In this February 1999 interview with The Atlantic Unbound, Mary Anne Weaver, writer for The New Yorker, discusses her book A Portrait of Egypt: A Journey Through the World of Militant Islam. "There is a growing concern," she says, "that if Egypt 'goes Islamic,' so could much of the Arab world. Egypt is the most populous and the most influential Arab state, and since the 1970s, the Islamists there --with growing vigor, in growing numbers, and with growing support -- have infiltrated the courts, the universities, the schools, the arts. A number of preeminent Egyptian thinkers and ideologues are quite convinced that an Islamic victory in Egypt is inevitable."

· Appeal of Fundamentalism Growing in Egypt

This radio documentary, "Revolutionary Islam," produced by public radio's WBUR-FM, reports on how Islamic radicalism has changed Egypt's social order. While an Islamic revolution is not at hand, Egyptian society has become 'Islamized,' according to Mona Makrana Ebeid, professor of sociology at the American University of Cairo and a former member of the Egyptian Parliament. "Secular voices are very faint," she says. "And the process has accelerated in the past decade."

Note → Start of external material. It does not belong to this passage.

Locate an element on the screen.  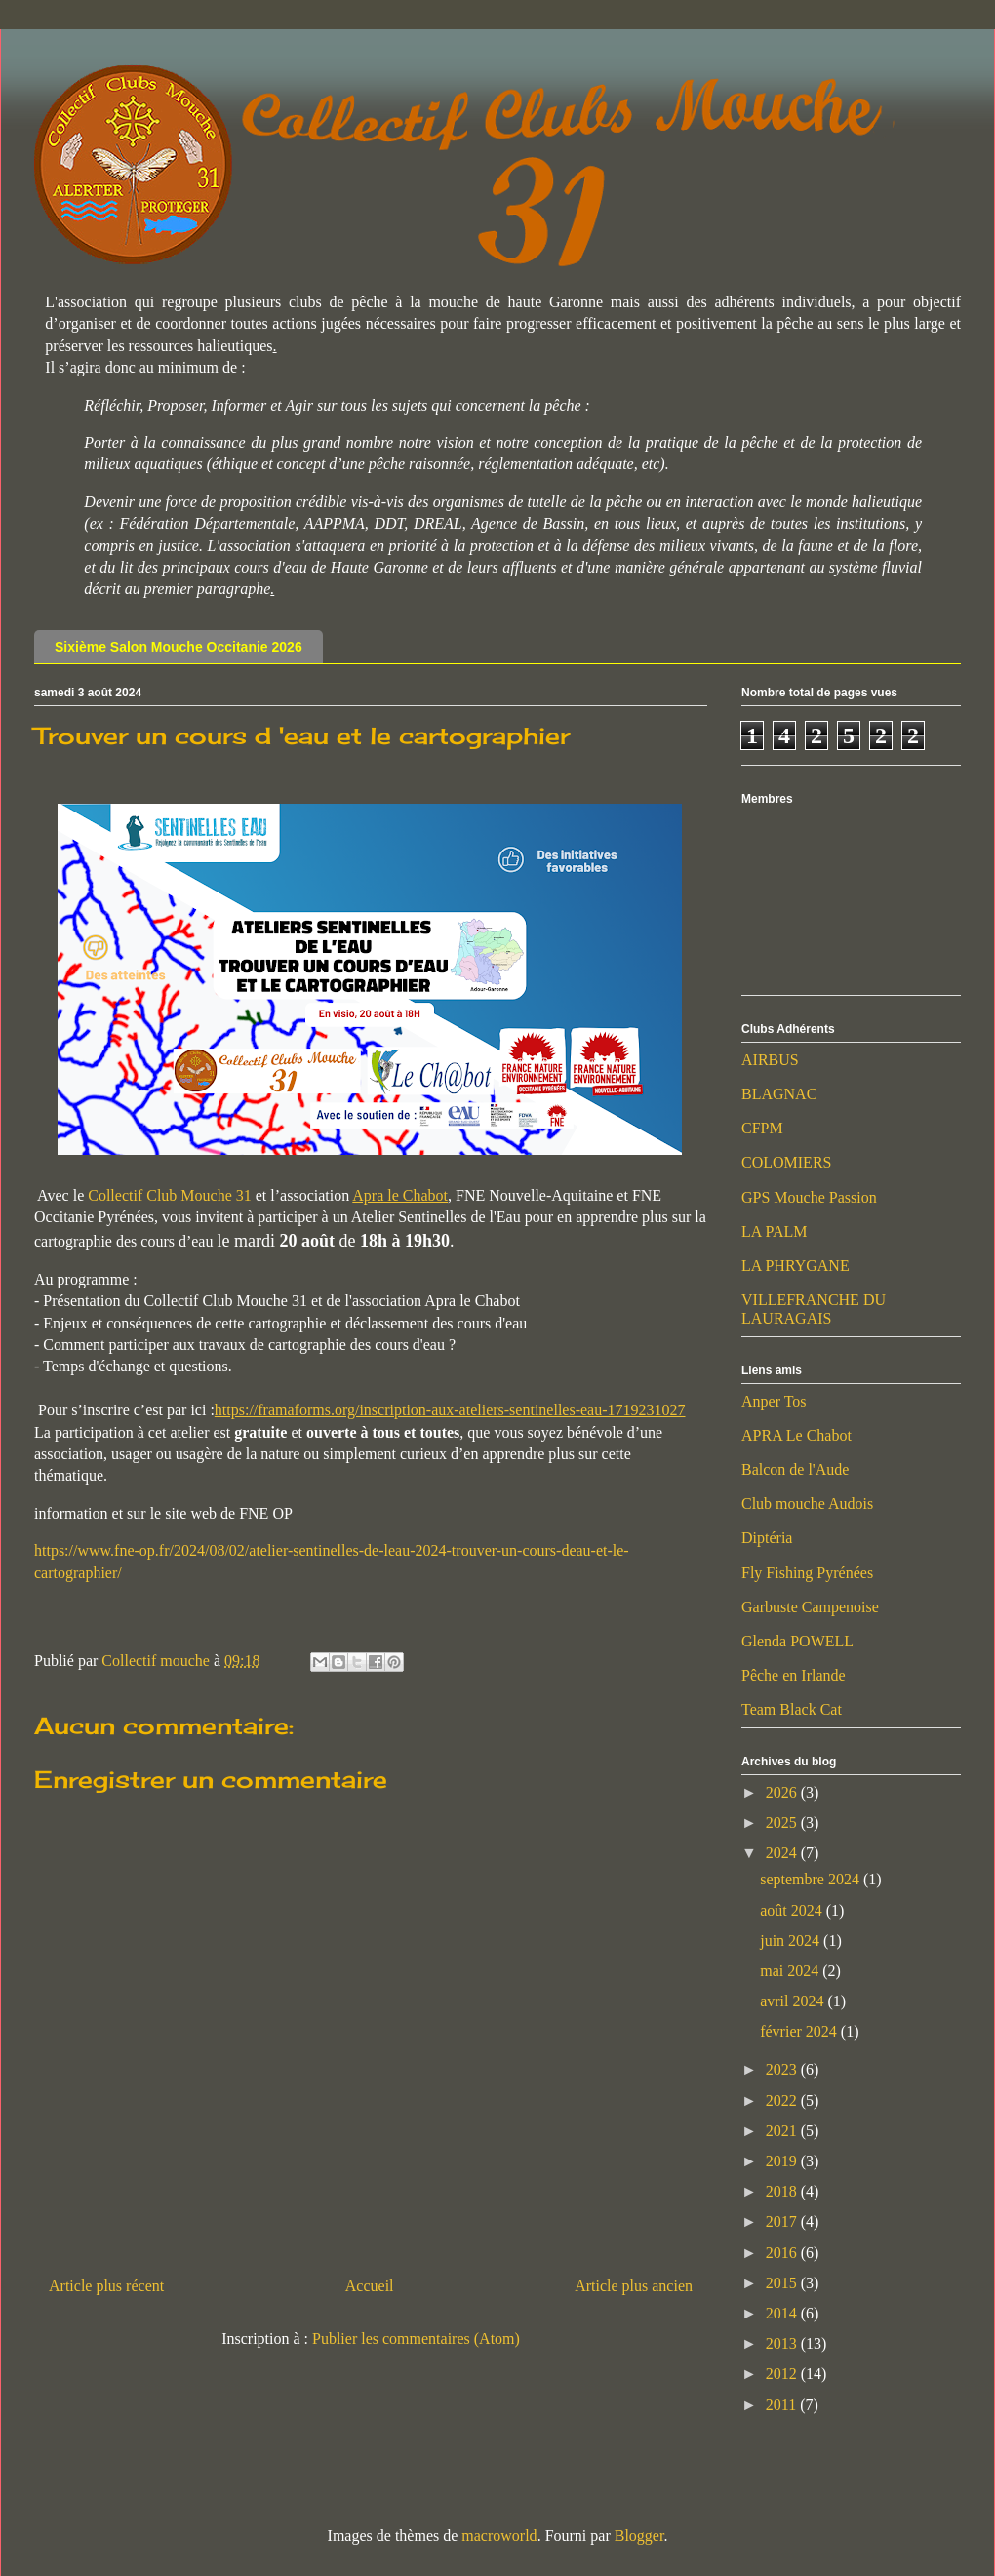 mai 2024 is located at coordinates (791, 1970).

· The Islamic State in Egypt is Approaching

In this 1997 interview with Nida'ul Islam magazine, Al-Gama'a al-Islamiyyah representative Sheik Rifa'ey Ahmad Taha describes the organization's aims of creating an Islamic state. He predicts that upon its establishment, "Indeed, Israel will confront us at that time, and America will besiege us, and the West will boycott us, in fact the entire world will attack us as one."

· Al Ahram Weekly

Al-Ahram Weekly is an independent English-language newspaper which provides in-depth coverage of Egyptian and Arab politics, economics, culture and society from an Egyptian perspective. The site is updated every Saturday.

· Al Azhar

Al Azhar is the oldest Islamic university in the world. Its Web site contains the history of the university, and information about the school's organizing committee.